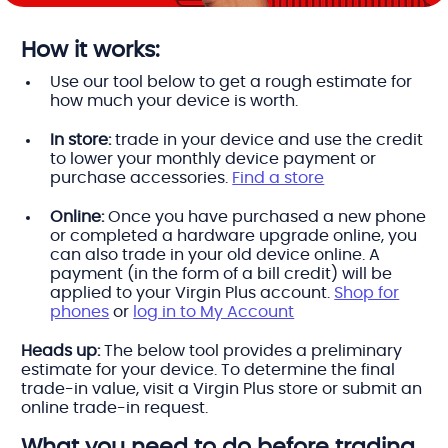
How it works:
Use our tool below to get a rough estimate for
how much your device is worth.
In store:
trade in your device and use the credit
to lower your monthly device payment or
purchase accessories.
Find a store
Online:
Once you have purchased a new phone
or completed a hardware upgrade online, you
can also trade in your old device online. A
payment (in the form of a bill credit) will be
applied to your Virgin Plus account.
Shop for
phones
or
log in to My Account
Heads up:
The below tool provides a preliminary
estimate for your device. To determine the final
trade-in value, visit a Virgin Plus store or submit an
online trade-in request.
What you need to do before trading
========================================================================
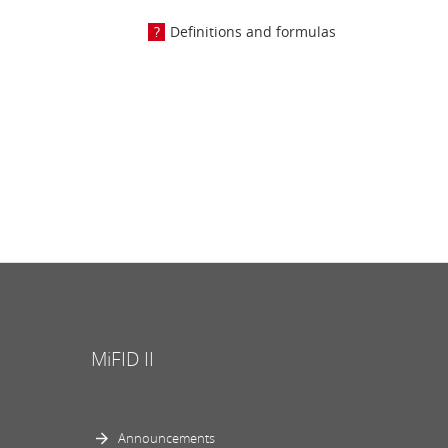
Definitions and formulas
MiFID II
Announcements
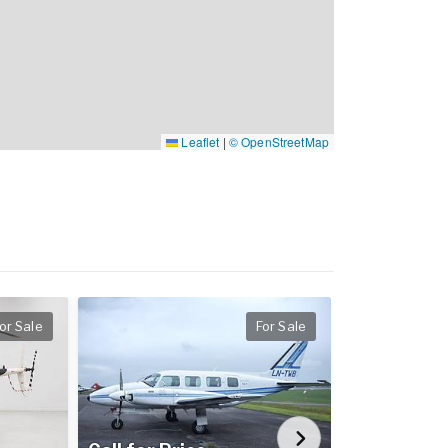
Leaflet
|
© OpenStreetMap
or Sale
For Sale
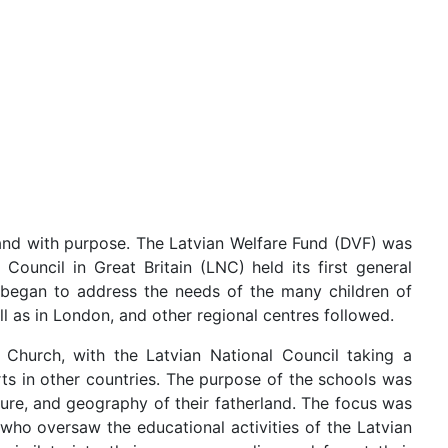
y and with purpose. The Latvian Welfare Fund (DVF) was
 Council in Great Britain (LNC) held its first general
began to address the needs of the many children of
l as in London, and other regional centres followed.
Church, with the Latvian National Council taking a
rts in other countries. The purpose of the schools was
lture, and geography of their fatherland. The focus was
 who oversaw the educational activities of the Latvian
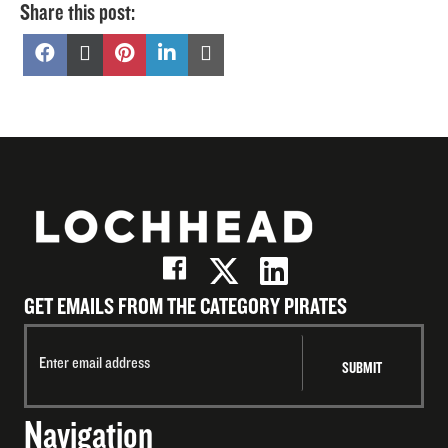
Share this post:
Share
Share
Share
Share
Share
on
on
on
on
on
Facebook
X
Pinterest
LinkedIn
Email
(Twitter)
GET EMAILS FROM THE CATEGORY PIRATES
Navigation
========================================================================
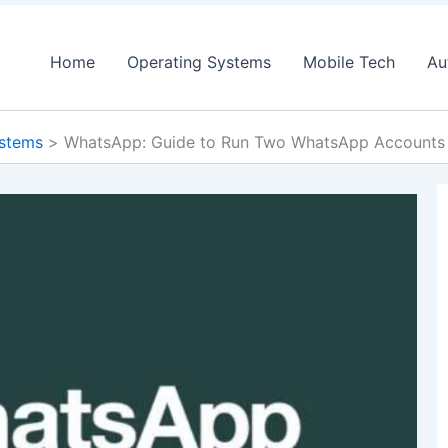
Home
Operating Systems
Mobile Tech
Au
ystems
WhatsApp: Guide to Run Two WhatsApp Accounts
========================================================================
[Requirement]: Begin at the line above that has "Find a store" and stop after the line that has "What you need to do before trading", copying each line exactly and adding nothing else.

[Exercise answer]:
Find a store
Online:
Once you have purchased a new phone
or completed a hardware upgrade online, you
can also trade in your old device online. A
payment (in the form of a bill credit) will be
applied to your Virgin Plus account.
Shop for
phones
or
log in to My Account
Heads up:
The below tool provides a preliminary
estimate for your device. To determine the final
trade-in value, visit a Virgin Plus store or submit an
online trade-in request.
What you need to do before trading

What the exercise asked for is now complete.